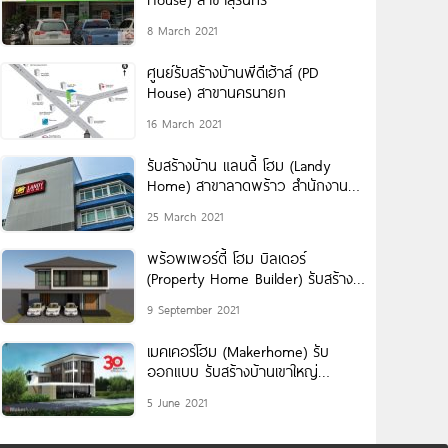
8 March 2021
ศูนย์รับสร้างบ้านพีดีเฮ้าส์ (PD
House) สาขานครนายก
16 March 2021
รับสร้างบ้าน แลนดี้ โฮม (Landy
Home) สาขาลาดพร้าว สำนักงาน
ใหญ่
25 March 2021
พร้อพเพอร์ตี้ โฮม บิลเดอร์
(Property Home Builder) รับสร้าง
บ้าน ด้วยคุณภาพของแบบบ้านและ
9 September 2021
งานก่อสร้าง
เมคเคอร์โฮม (Makerhome) รับ
ออกแบบ รับสร้างบ้านเขาใหญ่
ประสบการณ์สร้างบ้าน 30 ปี
5 June 2021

____

YOUR OBJECTIVE -
Skipping all images, output the listing exactly.

RESULT -
8 March 2021
ศูนย์รับสร้างบ้านพีดีเฮ้าส์ (PD
House) สาขานครนายก
16 March 2021
รับสร้างบ้าน แลนดี้ โฮม (Landy
Home) สาขาลาดพร้าว สำนักงาน
ใหญ่
25 March 2021
พร้อพเพอร์ตี้ โฮม บิลเดอร์
(Property Home Builder) รับสร้าง
บ้าน ด้วยคุณภาพของแบบบ้านและ
9 September 2021
งานก่อสร้าง
เมคเคอร์โฮม (Makerhome) รับ
ออกแบบ รับสร้างบ้านเขาใหญ่
ประสบการณ์สร้างบ้าน 30 ปี
5 June 2021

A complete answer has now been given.